Personal information
- Citizenship: Azerbaijani
- Born: 24 December 1997 (age 28) Baku, Azerbaijan
- Education: Azerbaijan State Academy of Physical Education and Sport

Sport
- Country: Azerbaijan
- Sport: Paralympic judo
- Weight class: 57 kg
- Coached by: Rashad Mamedov^{[citation needed]}

Medal record
Paralympic Games
| Gold medal – first place | 2020 Tokyo | 57 kg |
Grand-Prix
| Gold medal – first place | 2019 Baku | 57 kg |
European Championships
| Silver medal – second place | 2019 Genova | 57 kg |
| Gold medal – first place | 2017 Walsall | 57 kg |
Islamic Solidarity Games
| Silver medal – second place | 2017 Baku | 57 kg |

= Sevda Valiyeva =

Azerbaijani Paralympic judoka

Sevda Valiyeva (Sevda Vəliyeva; born 24 December 1997) is an Azerbaijani Paralympic judoka.
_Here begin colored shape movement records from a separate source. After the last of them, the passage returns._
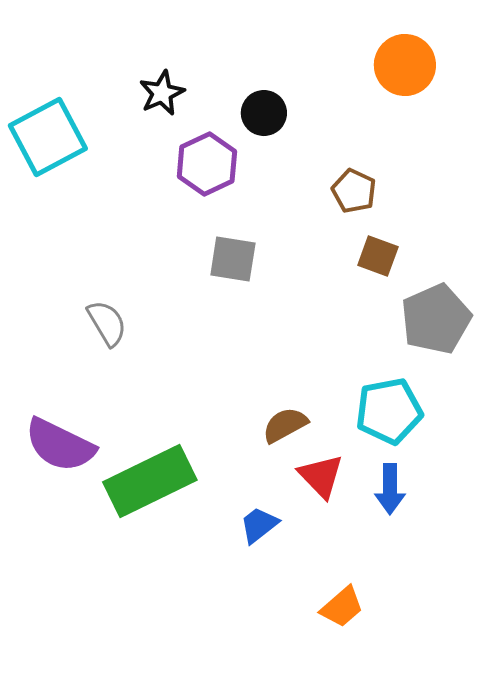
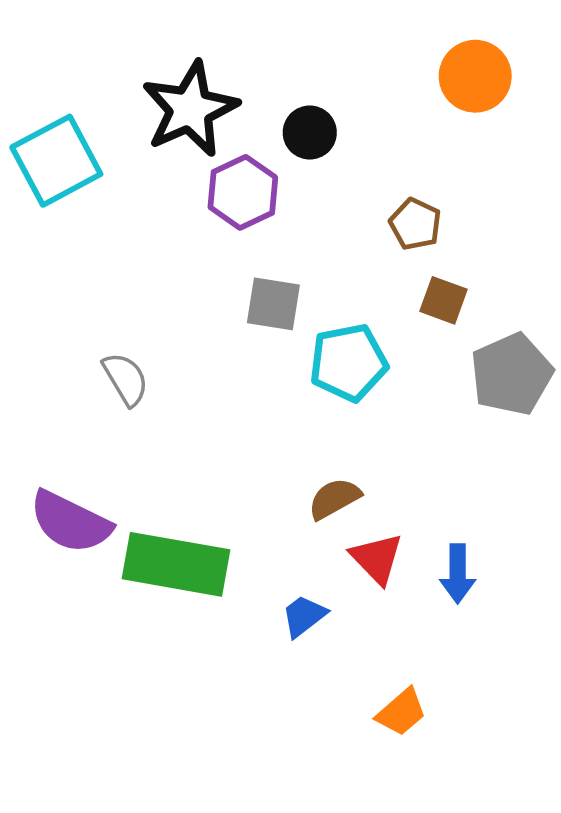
black star: (162, 93) -> (190, 109), size x1.8
cyan pentagon: (389, 411) -> (348, 363), moved
green rectangle: (150, 481) -> (176, 564), turned 36

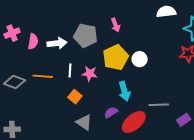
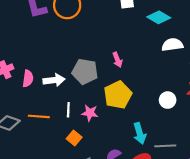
white circle: (140, 59) -> (168, 100), moved
cyan arrow: (124, 91) -> (140, 133), moved

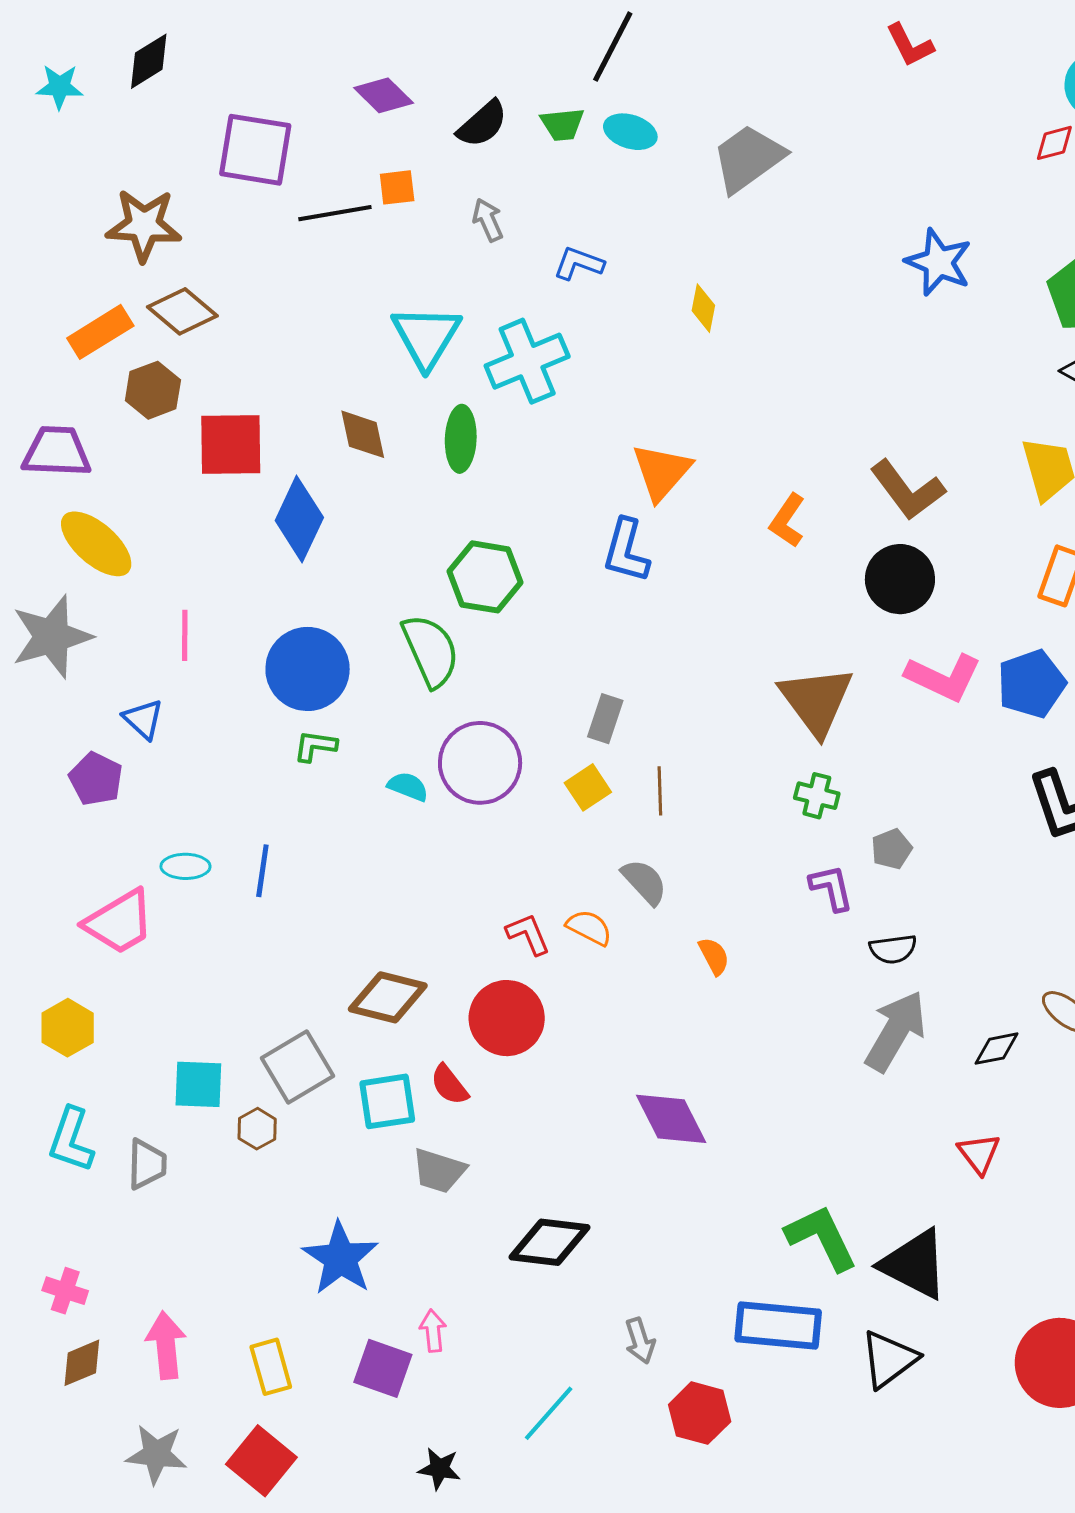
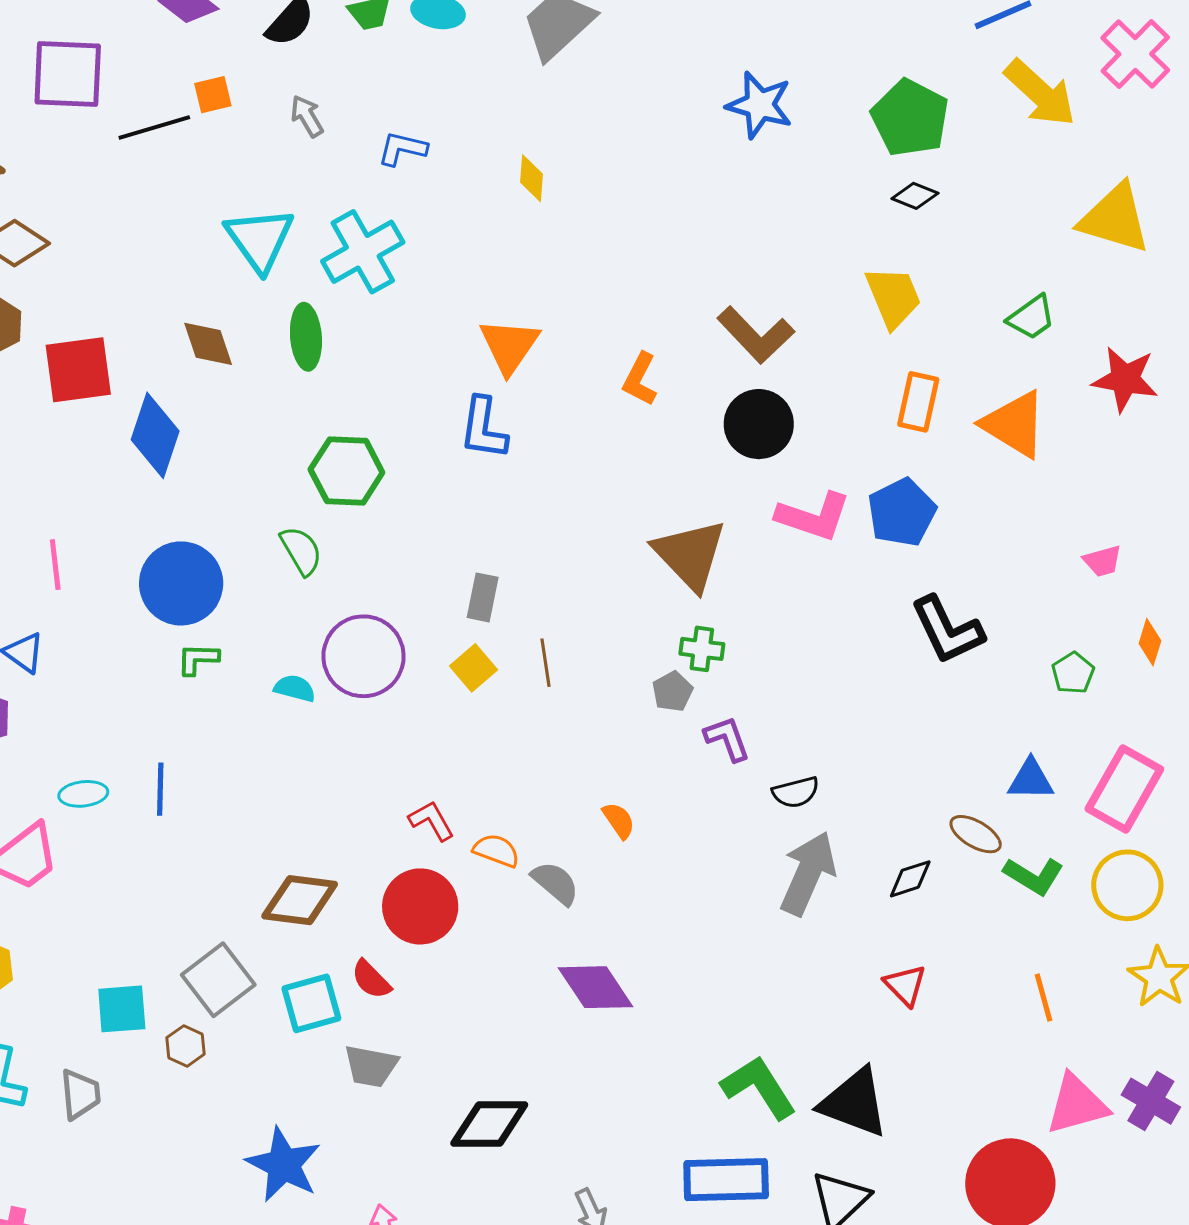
green semicircle: (431, 651) -> (301, 551), size x0.7
gray pentagon: (892, 849) -> (672, 692), moved
gray semicircle: (644, 882) -> (555, 883), moved
orange semicircle: (589, 927) -> (496, 850), moved

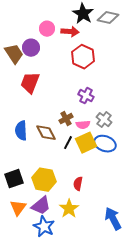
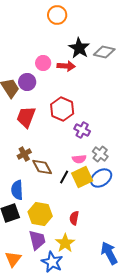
red hexagon: (83, 57) -> (62, 109), moved
brown cross: (66, 119) -> (24, 154), moved
blue semicircle: (21, 131) -> (17, 190), moved
blue ellipse: (105, 144) -> (101, 178), turned -55
purple trapezoid: (41, 206) -> (37, 240), turned -65
orange triangle: (18, 208) -> (13, 259), moved
blue star: (44, 227) -> (52, 262), moved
She won the gold medal in the women's 57 kg event at the 2020 Summer Paralympics held in Tokyo, Japan.

After becoming an Paralympic champion at Tokyo in 2020, Sevda Valiyeva took time off to marry Rufat Hajili, head of the International Communication and Marketing Department of NPC Azerbaijan and vice president of the Azerbaijan Abilympic Federation, and give birth to their first child, Emilia.